Letters - 19 March 2021

From Covid remembrance to Overseers

Covid remembrance

The pandemic is self-evidently the big event of the moment. It has caused untold hurt and stress beyond measure to hundreds of thousands: the bereaved, the carers, the medical staff. And yet the nation has not paused for a moment to reflect collectively on what has happened. 

Many up and down the country have no doubt been close enough to a bereaved family or person to indeed offer support of some kind, but a collective act or opportunity to reflect, and to show solidarity, to grieve, has simply not happened. Until now.

I invite readers to take part in the National Day of Reflection being organised by Marie Curie on Tuesday 23 March, exactly one year after the first lockdown started.

‘Deaths without visitors. Funerals without mourners. Bereavements without cuddles from families, or casseroles from neighbours, or cuppas with visitors, or wonderful celebrations of the unique life lived, by those who lived alongside them.’

So wrote Judith Moran in the Friend last year.
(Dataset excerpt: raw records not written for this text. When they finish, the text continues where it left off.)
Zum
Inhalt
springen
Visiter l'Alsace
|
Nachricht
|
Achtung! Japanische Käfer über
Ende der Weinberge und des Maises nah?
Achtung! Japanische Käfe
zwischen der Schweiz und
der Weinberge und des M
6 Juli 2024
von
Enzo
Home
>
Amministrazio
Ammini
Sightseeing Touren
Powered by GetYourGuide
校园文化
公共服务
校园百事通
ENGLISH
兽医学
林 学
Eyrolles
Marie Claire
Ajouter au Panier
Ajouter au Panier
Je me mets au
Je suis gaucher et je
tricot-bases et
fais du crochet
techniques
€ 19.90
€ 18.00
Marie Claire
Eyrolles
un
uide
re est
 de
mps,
She described movingly the calls that the Quaker Social Action project ‘Down to Earth’ was taking at the time (15 May 2020).
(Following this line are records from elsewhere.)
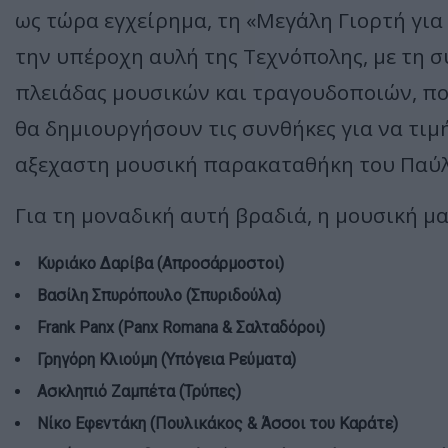
ως τώρα εγχείρημα, τη «Μεγάλη Γιορτή για
την υπέροχη αυλή της Τεχνόπολης, με τη 
πλειάδας μουσικών και τραγουδοποιών, πο
θα δημιουργήσουν τις συνθήκες για να τιμ
αξεχαστη μουσική παρακαταθήκη του Παύ
Για τη μοναδική αυτή βραδιά, η μουσική μ
Κυριάκο Δαρίβα (Απροσάρμοστοι)
Βασίλη Σπυρόπουλο (Σπυριδούλα)
Frank Panx (Panx Romana & Σαλταδόροι)
Γρηγόρη Κλιούμη (Υπόγεια Ρεύματα)
Ασκληπιό Ζαμπέτα (Τρύπες)
Νίκο Εφεντάκη (Πουλικάκος & Άσσοι του Καράτε)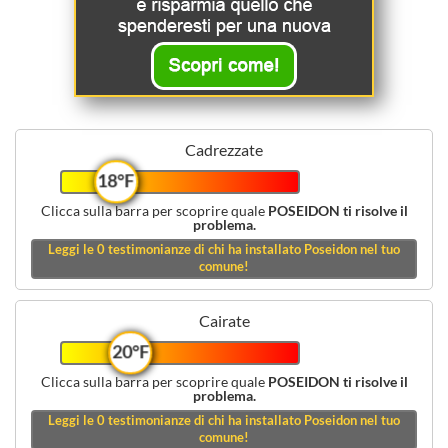
Cadrezzate
18°F
Clicca sulla barra per scoprire quale
POSEIDON ti risolve il
problema.
Leggi le
0
testimonianze di chi ha installato Poseidon nel tuo
comune!
Cairate
20°F
Clicca sulla barra per scoprire quale
POSEIDON ti risolve il
problema.
Leggi le
0
testimonianze di chi ha installato Poseidon nel tuo
comune!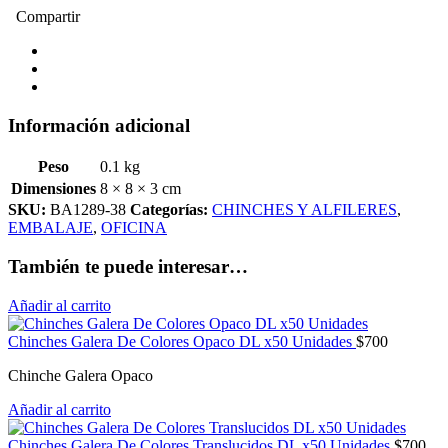
Compartir
Información adicional
Peso
0.1 kg
Dimensiones
8 × 8 × 3 cm
SKU:
BA1289-38
Categorías:
CHINCHES Y ALFILERES
,
EMBALAJE
,
OFICINA
También te puede interesar…
Añadir al carrito
Chinches Galera De Colores Opaco DL x50 Unidades
$
700
Chinche Galera Opaco
Añadir al carrito
Chinches Galera De Colores Translucidos DL x50 Unidades
$
700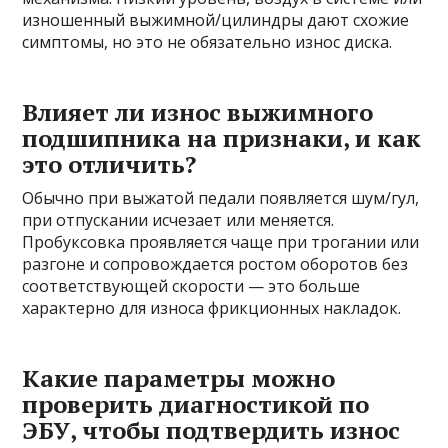
изношенный выжимной/цилиндры дают схожие
симптомы, но это не обязательно износ диска.
Влияет ли износ выжимного
подшипника на признаки, и как
это отличить?
Обычно при выжатой педали появляется шум/гул,
при отпускании исчезает или меняется.
Пробуксовка проявляется чаще при трогании или
разгоне и сопровождается ростом оборотов без
соответствующей скорости — это больше
характерно для износа фрикционных накладок.
Какие параметры можно
проверить диагностикой по
ЭБУ, чтобы подтвердить износ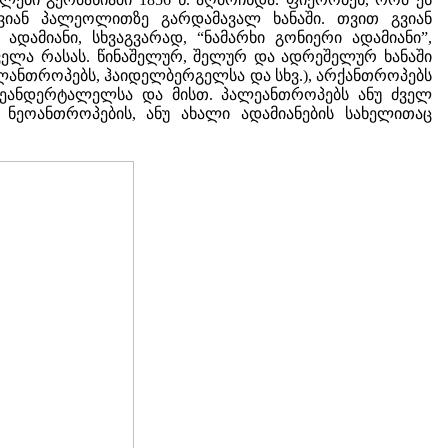
ვიან პალეოლითზე გარდამავალ ხანაში. თვით გვიან
დამიანი, სხვაგვარად, “ნამარხი გონიერი ადამიანი”,
ელა რასას. წინაშელურ, შელურ და ადრეშელურ ხანაში
ლანთროპებს, ჰაიდელბერგელსა და სხვ.), არქანთროპებს
ბ ნეანდერტალელსა და მისთ. პალეანთროპებს ანუ ძველ
 ნეოანთროპების, ანუ ახალი ადამიანების სახელითაც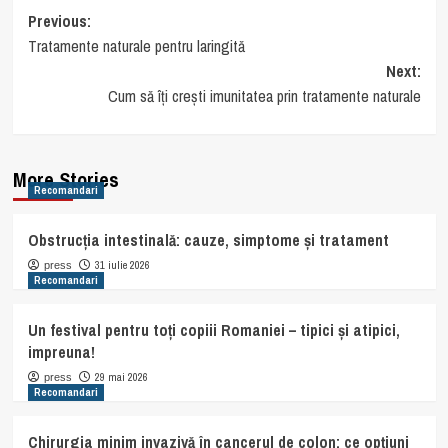
Post
Previous:
Tratamente naturale pentru laringită
navigation
Next:
Cum să îți crești imunitatea prin tratamente naturale
More Stories
Recomandari
Obstrucția intestinală: cauze, simptome și tratament
31 iulie 2026
press
Recomandari
Un festival pentru toți copiii Romaniei – tipici și atipici,
impreuna!
29 mai 2026
press
Recomandari
Chirurgia minim invazivă în cancerul de colon: ce opțiuni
Individuals can ‘join our minute of silence at noon, shine a light at 8pm or take a moment to reflect on the last year in your own way’. Meetings on 21 March could mark the day.

For full details, personal stories, and the large programme of online events and webinars go to the website: www.mariecurie.org.uk/get-involved/day-of-reflection.

Daniel Wimberley

Capitalist culprits

Regarding the Quaker Concern Over Population handbook review (19 February), I feel that by pushing their concern single-mindedly, the group discourages consideration of other factors.
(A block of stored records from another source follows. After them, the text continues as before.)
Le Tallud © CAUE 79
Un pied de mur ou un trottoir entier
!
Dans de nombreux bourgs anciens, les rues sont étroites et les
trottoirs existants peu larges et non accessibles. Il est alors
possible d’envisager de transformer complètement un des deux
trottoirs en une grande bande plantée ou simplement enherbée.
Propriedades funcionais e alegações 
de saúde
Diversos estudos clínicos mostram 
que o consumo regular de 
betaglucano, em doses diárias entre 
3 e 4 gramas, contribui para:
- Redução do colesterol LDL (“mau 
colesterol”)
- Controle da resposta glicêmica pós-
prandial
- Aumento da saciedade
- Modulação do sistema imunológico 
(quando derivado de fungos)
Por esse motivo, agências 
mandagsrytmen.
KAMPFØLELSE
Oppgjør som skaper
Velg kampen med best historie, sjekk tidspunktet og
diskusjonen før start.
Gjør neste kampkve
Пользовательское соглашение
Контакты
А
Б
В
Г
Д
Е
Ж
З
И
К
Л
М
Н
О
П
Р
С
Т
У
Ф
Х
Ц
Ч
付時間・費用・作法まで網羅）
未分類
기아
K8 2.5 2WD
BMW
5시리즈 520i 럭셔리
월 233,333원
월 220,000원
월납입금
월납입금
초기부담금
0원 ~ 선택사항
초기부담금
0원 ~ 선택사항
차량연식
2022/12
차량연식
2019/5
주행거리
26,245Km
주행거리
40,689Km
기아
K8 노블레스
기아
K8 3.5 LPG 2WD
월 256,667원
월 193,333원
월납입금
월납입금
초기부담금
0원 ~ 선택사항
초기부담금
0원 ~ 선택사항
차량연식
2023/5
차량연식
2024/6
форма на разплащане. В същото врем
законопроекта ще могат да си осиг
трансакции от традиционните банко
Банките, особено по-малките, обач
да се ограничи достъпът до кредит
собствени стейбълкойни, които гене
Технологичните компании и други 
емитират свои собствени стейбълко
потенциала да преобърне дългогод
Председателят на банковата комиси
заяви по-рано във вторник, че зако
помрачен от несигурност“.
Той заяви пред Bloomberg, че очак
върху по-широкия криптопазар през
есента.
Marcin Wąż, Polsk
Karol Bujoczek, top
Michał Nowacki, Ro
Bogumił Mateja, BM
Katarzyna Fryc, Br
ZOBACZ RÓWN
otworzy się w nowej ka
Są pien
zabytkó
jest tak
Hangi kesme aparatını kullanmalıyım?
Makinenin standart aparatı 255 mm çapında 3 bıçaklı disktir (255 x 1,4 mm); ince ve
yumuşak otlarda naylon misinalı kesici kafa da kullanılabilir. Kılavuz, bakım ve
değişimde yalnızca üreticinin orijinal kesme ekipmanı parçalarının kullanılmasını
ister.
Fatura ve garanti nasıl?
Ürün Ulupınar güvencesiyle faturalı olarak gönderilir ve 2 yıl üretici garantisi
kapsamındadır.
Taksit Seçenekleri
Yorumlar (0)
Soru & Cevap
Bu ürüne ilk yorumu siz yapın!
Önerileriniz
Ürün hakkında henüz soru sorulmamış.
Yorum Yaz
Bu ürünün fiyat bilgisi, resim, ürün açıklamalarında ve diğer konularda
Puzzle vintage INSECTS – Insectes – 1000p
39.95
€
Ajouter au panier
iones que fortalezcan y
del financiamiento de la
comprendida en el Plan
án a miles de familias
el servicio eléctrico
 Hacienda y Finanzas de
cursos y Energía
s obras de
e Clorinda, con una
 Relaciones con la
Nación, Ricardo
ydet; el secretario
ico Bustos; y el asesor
Daniel Tanuro in Green Capitalism: Why it can’t work explains how the population issue is sometimes used as a blame-shifting device. Yes, a smaller global population would be helpful, and yes, helping poor countries to develop would help speed their transition to lower fertility rates, and yes, tax incentives for smaller families in developed countries would be helpful too, and yes, some enlightenment in the Vatican would be good. But the timescale of population change is irrelevant to the urgent need to globally decarbonise, and if we’re to progress we must acknowledge that it is we in the rich western countries who have largely caused the climate crisis, and the global poverty.

The capitalist economic system, the US-led empire of rich countries and the western sense of superiority are the culprits. We force poor countries to remove subsidies and open their markets, while subsidising our agriculture and protecting our technology dominance. The amount the west gives/loans in aid to poor countries is less than we extract in profits. Two-thirds of the world’s people live on less than ten dollars a day and one-third have no sanitation. Is that not a crime against humanity? The US has bases in over eighty countries around the world. We’re propagandised by our media to see the rest of the world as enemies. (For a more unbiased view and inspiration for a hopeful global future I recommend [the China Global Television Network] www.cgtn.com/tv.)

Unless we fundamentally change, our civilisation will continue the destruction of our planetary habitat and any hope of good future in the process.